**EXERCISE AIM:** Write out the lines below once more, exactly as they appear. Do not include pictures.

**DATA SHOWN:**
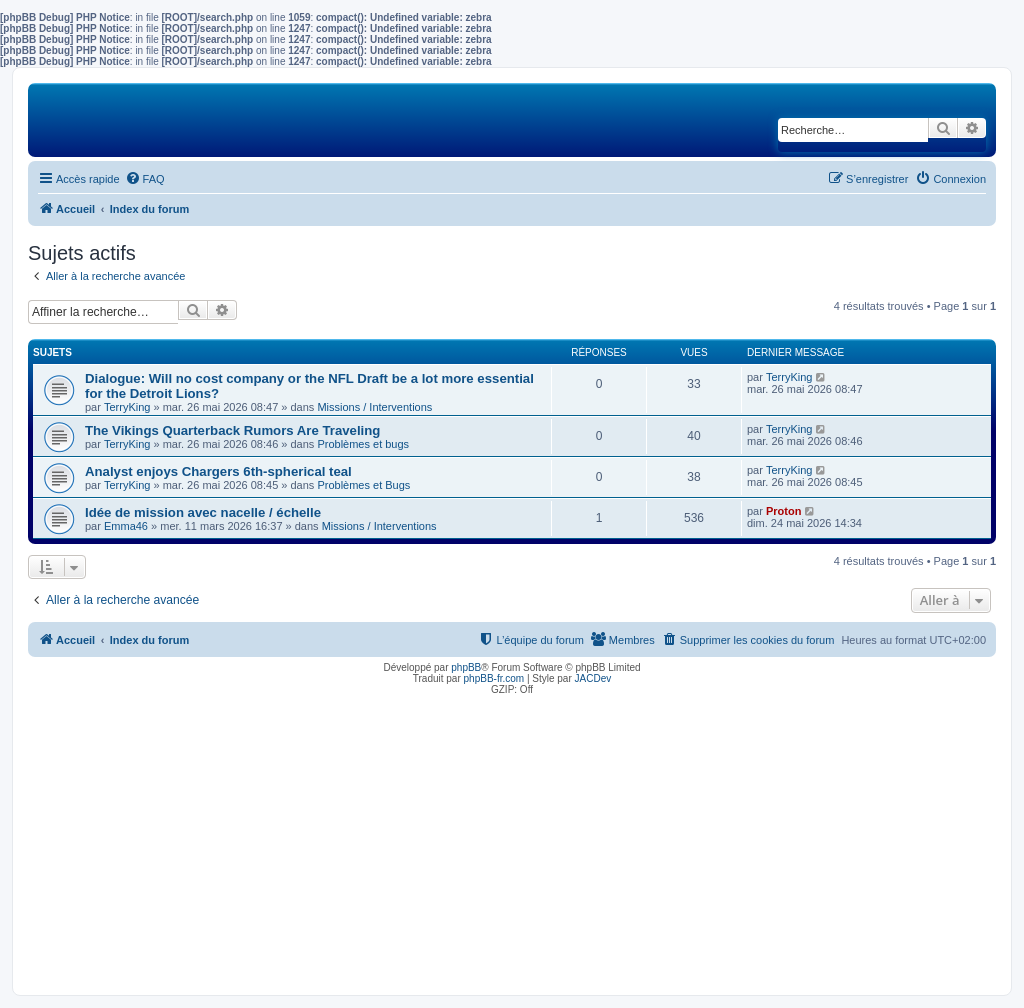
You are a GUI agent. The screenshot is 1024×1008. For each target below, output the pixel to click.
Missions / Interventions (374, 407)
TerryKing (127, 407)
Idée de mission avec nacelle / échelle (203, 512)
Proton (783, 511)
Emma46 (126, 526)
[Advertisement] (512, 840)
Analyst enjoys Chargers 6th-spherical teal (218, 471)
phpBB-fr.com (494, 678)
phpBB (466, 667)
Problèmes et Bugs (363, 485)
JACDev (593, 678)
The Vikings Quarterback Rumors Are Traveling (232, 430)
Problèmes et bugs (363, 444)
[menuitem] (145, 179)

**WRITTEN ANSWER:**
You are a GUI agent. The screenshot is 1024×1008. For each target below, output the pixel to click.
Missions / Interventions (374, 407)
TerryKing (127, 407)
Idée de mission avec nacelle / échelle (203, 512)
Proton (783, 511)
Emma46 (126, 526)
[Advertisement] (512, 840)
Analyst enjoys Chargers 6th-spherical teal (218, 471)
phpBB-fr.com (494, 678)
phpBB (466, 667)
Problèmes et Bugs (363, 485)
JACDev (593, 678)
The Vikings Quarterback Rumors Are Traveling (232, 430)
Problèmes et bugs (363, 444)
[menuitem] (145, 179)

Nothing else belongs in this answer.